Title: Re: Very big problem to snapshot Opnsense
Post by: hunter86_bg on February 08, 2021, 07:54:28 pm
If I used Opnsense for prod , I would have CERPed it. Snapshoting the memory is quite pointless.
Title: Re: Very big problem to snapshot Opnsense
Post by: scream on February 08, 2021, 08:19:51 pm
If I used Opnsense for prod , I would have CERPed it. Snapshoting the memory is quite pointless.

It just doesn‘t matter as this issue occours on ANY FreeBSD 12.1-RELEASE and not just opnsense. As described in the issue linked above.

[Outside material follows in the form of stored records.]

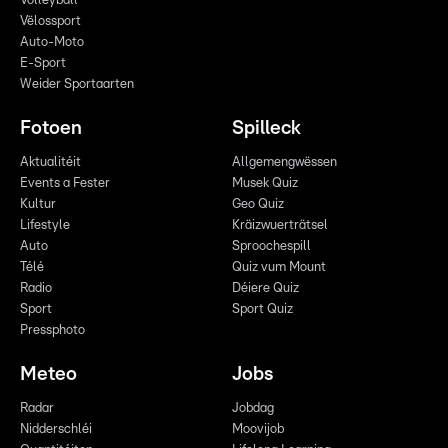
Volleyball
Vëlossport
Auto-Moto
E-Sport
Weider Sportaarten
Fotoen
Spilleck
Aktualitéit
Allgemengwëssen
Events a Fester
Musek Quiz
Kultur
Geo Quiz
Lifestyle
Kräizwuerträtsel
Auto
Sproochespill
Télé
Quiz vum Mount
Radio
Déiere Quiz
Sport
Sport Quiz
Pressphoto
Meteo
Jobs
Radar
Jobdag
Nidderschléi
Moovijob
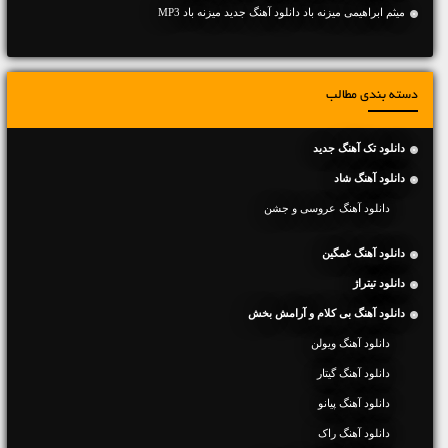
میثم ابراهیمی میزنه باد دانلود آهنگ جدید میزنه باد MP3
دسته بندی مطالب
دانلود تک آهنگ جدید
دانلود آهنگ شاد
دانلود آهنگ عروسی و جشن
دانلود آهنگ غمگین
دانلود تیتراژ
دانلود آهنگ بی کلام و آرامش بخش
دانلود آهنگ ویولن
دانلود آهنگ گیتار
دانلود آهنگ پیانو
دانلود آهنگ راک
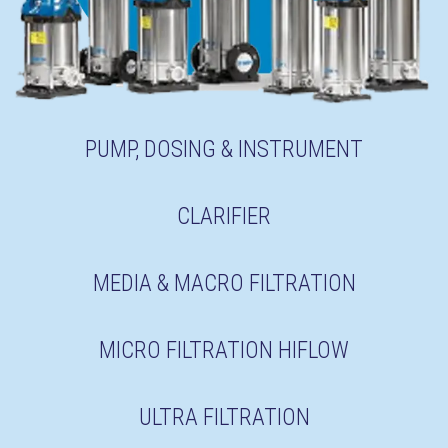
PUMP, DOSING & INSTRUMENT
CLARIFIER
MEDIA & MACRO FILTRATION
MICRO FILTRATION HIFLOW
ULTRA FILTRATION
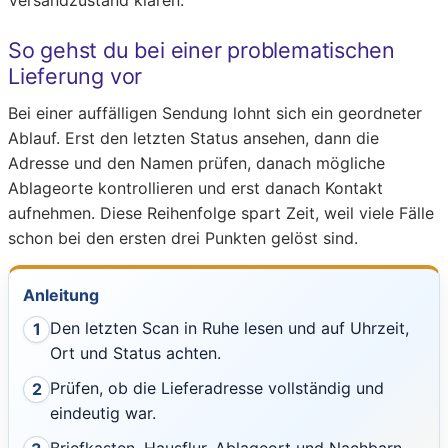
Versandzustand klären.
So gehst du bei einer problematischen
Lieferung vor
Bei einer auffälligen Sendung lohnt sich ein geordneter
Ablauf. Erst den letzten Status ansehen, dann die
Adresse und den Namen prüfen, danach mögliche
Ablageorte kontrollieren und erst danach Kontakt
aufnehmen. Diese Reihenfolge spart Zeit, weil viele Fälle
schon bei den ersten drei Punkten gelöst sind.
Anleitung
Den letzten Scan in Ruhe lesen und auf Uhrzeit,
1
Ort und Status achten.
Prüfen, ob die Lieferadresse vollständig und
2
eindeutig war.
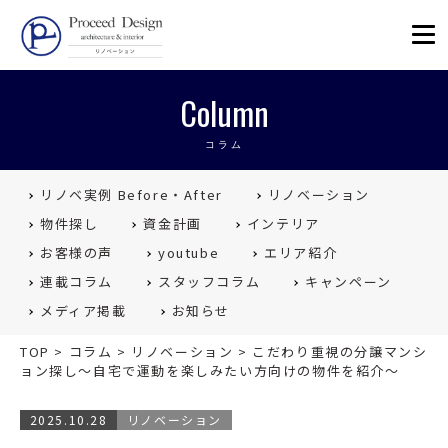
リノベーションを福岡で。Proceed
Column
コラム
リノベ実例 Before・After
リノベーション
物件探し
資金計画
インテリア
お客様の声
youtube
エリア紹介
連載コラム
スタッフコラム
キャンペーン
メディア掲載
お知らせ
TOP
>
コラム
>
リノベーション
>
こだわり重視の分譲マンシ
ョン探し〜自宅で運動を楽しみたい方向けの物件を紹介〜
2025.10.28
リノベーション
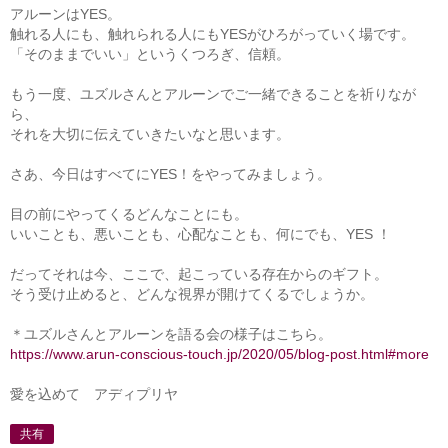
アルーンはYES。
触れる人にも、触れられる人にもYESがひろがっていく場です。
「そのままでいい」というくつろぎ、信頼。
もう一度、ユズルさんとアルーンでご一緒できることを祈りなが
ら、
それを大切に伝えていきたいなと思います。
さあ、今日はすべてにYES！をやってみましょう。
目の前にやってくるどんなことにも。
いいことも、悪いことも、心配なことも、何にでも、YES ！
だってそれは今、ここで、起こっている存在からのギフト。
そう受け止めると、どんな視界が開けてくるでしょうか。
＊ユズルさんとアルーンを語る会の様子はこちら。
https://www.arun-conscious-touch.jp/2020/05/blog-post.html#more
愛を込めて アディプリヤ
共有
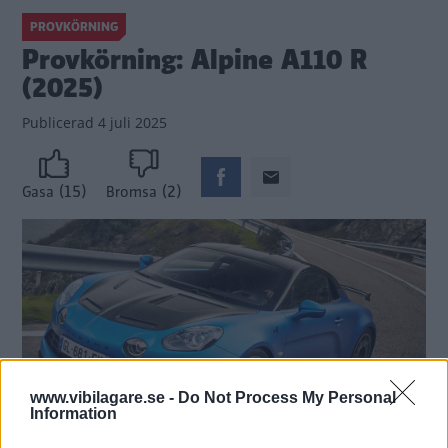
PROVKÖRNING
Provkörning: Alpine A110 R
(2025)
Publicerad
4 juli 2025
(15)
(2)
Gasa
Bromsa
www.vibilagare.se -
Do Not Process My Personal
Information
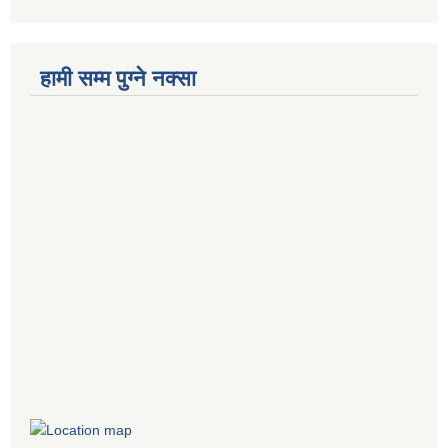
हामी सम्म पुग्ने नक्सा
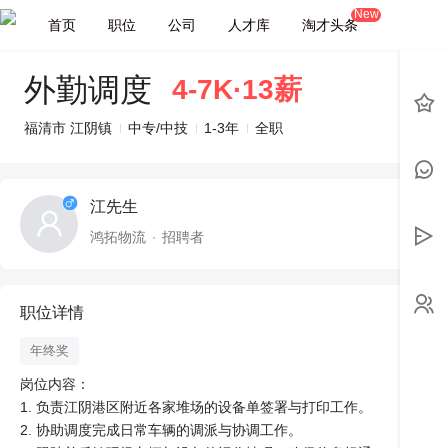
New
首页
职位
公司
人才库
淘才头条
外勤调度
4-7K·13薪
福清市 江阴镇
中专/中技
1-3年
全职
江先生
鸿拓物流
招聘者
职位详情
年终奖
岗位内容：

1. 负责江阴港区附近各家堆场的设备单签署与打印工作。

2. 协助调度完成日常车辆的调派与协调工作。
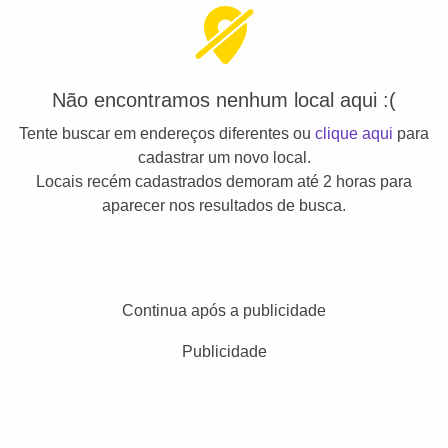
Não encontramos nenhum local aqui :(
Tente buscar em endereços diferentes ou
clique aqui
para
cadastrar um novo local.
Locais recém cadastrados demoram até 2 horas para
aparecer nos resultados de busca.
Continua após a publicidade
Publicidade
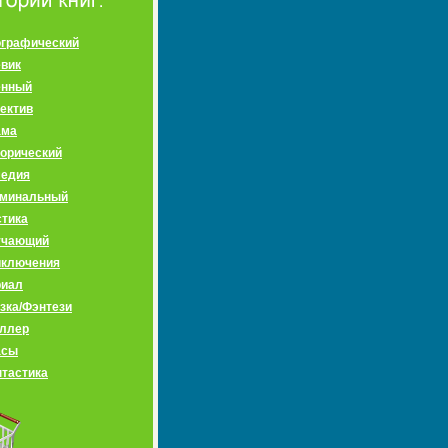
графический
вик
енный
ектив
ама
орический
медия
иминальный
тика
учающий
иключения
риал
зка/Фэнтези
ллер
асы
тастика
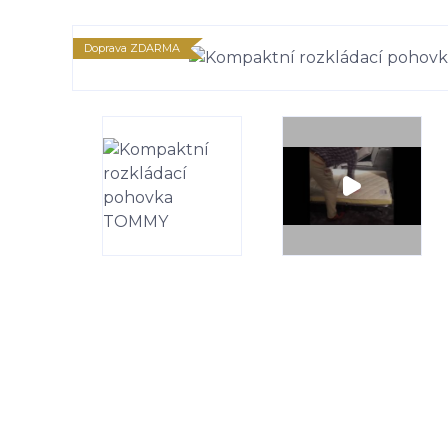
Doprava ZDARMA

So it may be pointless for your usecases but this may not be true for everyone else.
Title: Re: Very big problem to snapshot Opnsense
Post by: Patrick M. Hausen on February 08, 2021, 09:50:58 pm
What precisely do you gain by snapshoting memory? I run my own data center, roughly a hundred machines, thousands of containers and VMs and I never did that. I don't see the point.
Title: Re: Very big problem to snapshot Opnsense
Post by: hunter86_bg on February 09, 2021, 05:56:04 am
If I used Opnsense for prod , I would have CERPed it. Snapshoting the memory is quite pointless.

It just doesn%u2018t matter as this issue occours on ANY FreeBSD 12.1-RELEASE and not just opnsense. As described in the issue linked above.

So it may be pointless for your usecases but this may not be true for everyone else.

Well, you fail over and then snapshot and patch + reboot -> zero downtime. Once you are happy with the upgrade -> failover again and repeat.

There is '0' usefulness to snapshot the memory.